─── Data block ───
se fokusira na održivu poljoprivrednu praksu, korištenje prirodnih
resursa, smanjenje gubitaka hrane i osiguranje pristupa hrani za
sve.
───
**Exercise aim**:
Where the line containing "resursa, smanjenje gubitaka" appears in the data above, begin there and reproduce every line to the end exactly; include nothing else.

**Solved problem**:
resursa, smanjenje gubitaka hrane i osiguranje pristupa hrani za
sve.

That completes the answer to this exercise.